On Saturday mornings, there are seven olim, the maximum of any day, but more may be added if desired, by subdividing these seven aliyot or repeating passages (according to the custom of some communities). When a holiday or Yom Kippur coincides with Shabbat, the readings are divided into seven aliyot instead of five or six.

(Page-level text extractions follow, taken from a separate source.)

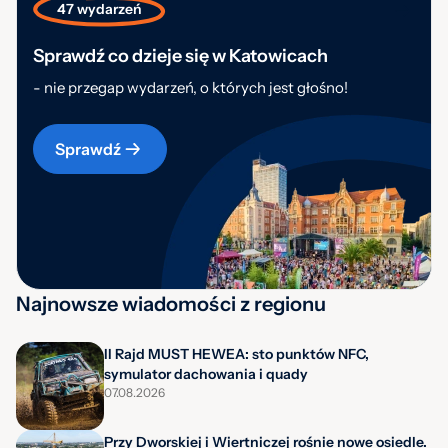
47 wydarzeń
Sprawdź co dzieje się w Katowicach
- nie przegap wydarzeń, o których jest głośno!
Sprawdź
Najnowsze wiadomości z regionu
II Rajd MUST HEWEA: sto punktów NFC,
symulator dachowania i quady
07.08.2026
Przy Dworskiej i Wiertniczej rośnie nowe osiedle.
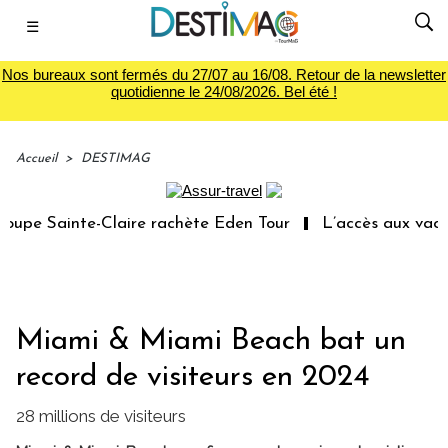
☰
Nos bureaux sont fermés du 27/07 au 16/08. Retour de la newsletter
quotidienne le 24/08/2026. Bel été !
Accueil
>
DESTIMAG
upe Sainte-Claire rachète Eden Tour
L’accès aux vacance
Miami & Miami Beach bat un
record de visiteurs en 2024
28 millions de visiteurs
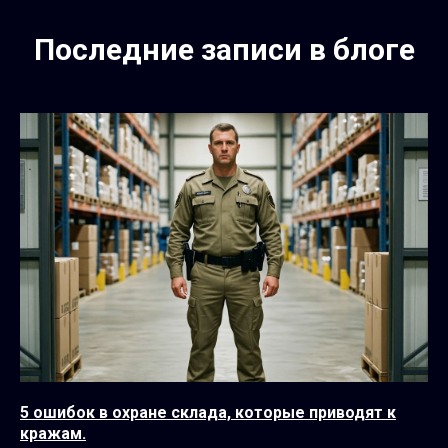
Последние записи в блоге
5 ошибок в охране склада, которые приводят к
кражам.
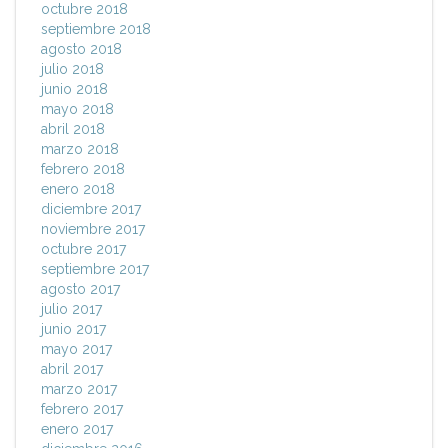
octubre 2018
septiembre 2018
agosto 2018
julio 2018
junio 2018
mayo 2018
abril 2018
marzo 2018
febrero 2018
enero 2018
diciembre 2017
noviembre 2017
octubre 2017
septiembre 2017
agosto 2017
julio 2017
junio 2017
mayo 2017
abril 2017
marzo 2017
febrero 2017
enero 2017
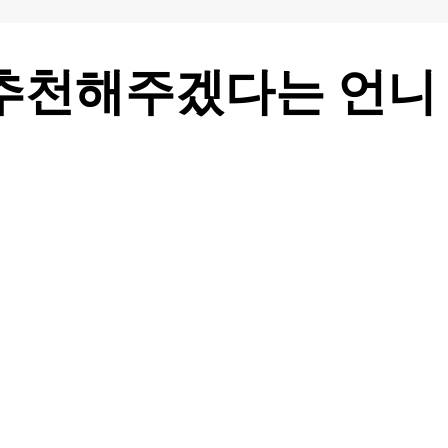
 추천해주겠다는 언니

There are seven aliyot on a Sabbath (Megillah 21a). Bet Yoseph quotes a geonic source in explanation of this number (Ein Pochasim, Tur, Hilchot Shabbat 282). In the event that someone missed an entire week's services and as a result had not responded to the reader's daily invocation of Barechu, he may make up for it by responding to the Barechu of the seven blessings of the aliyot. A more acceptable reason is the midrashic explanation for the seven benedictions on the Sabbath (in place of the eighteen). The seven benedictions correspond to the seven voices of God (kol) mentioned in the Twenty-ninth Psalm and again in connection with the giving of the Torah (beginning with Exodus 19:16, Midrash Yelamdenu). This explanation is equally applicable to the seven aliyot.

==History==
Initially, the Torah was read on the Sabbath or special occasions by the king, a prophet, or a kohen. In time, distinguished people were called to read portions of the Torah. The Torah was on a platform to which the reader ascended, hence the Hebrew term aliyah ("going up"). Eventually, the rabbis ordained that a professional reader do the reading to avoid embarrassing those who were unable to read the Torah script (Shabbat 11a).

==Simchat Torah==
On Simchat Torah, the tradition is that all members of the congregation are called for an aliyah during the Shacharit service. There are various ways in which this is accomplished. In some congregations, this is done by repeating the first five readings of V'Zot HaBerachah until everyone receives an aliyah. In others, this is done by reading each section only once while calling groups for each aliyah. The final regular aliyah is known as Kol HaNe'arim, in which minor children (under Bar/Bat Mitzvah age) are called for a joint aliyah.

==Including women==
Historically, only men received aliyot. In the late 12th and early 13th century, Rabbi Meir of Rothenburg ruled that, in a community consisting entirely of kohanim, the prohibition on calling kohanim for anything but the first two and maftir aliyot creates a deadlock situation which should be resolved by calling women to the Torah for all the intermediate aliyot. However, this opinion is rejected by virtually all Halachic authorities, and it is not even mentioned in Shulchan Aruch or its commentaries.

In 1955, the Committee on Jewish Law and Standards authorized women to have an aliyah at Torah-reading services.

== Covid-19 ==
In order to practice social distancing to limit the number of individuals on the bimah as congregations reopened during 2020 in later stages that year of the COVID-19 pandemic, Orthodox Union guidelines suggested that the person reading the Torah take all three aliyot.

==Non-gendered language==
In 2022, the Committee on Jewish Law and Standards, the halakhic authority for the Conservative movement, authorized non-gendered language for the aliyah, and the honors of the hagbah (lifting the Torah) and the gelilah (rolling up the Torah). They also authorized non-gendered language for calling up Cohens and Levis (descendants of the tribe of Levi) as well as a way to address people without gendered language during the prayer Mi Shebeirach.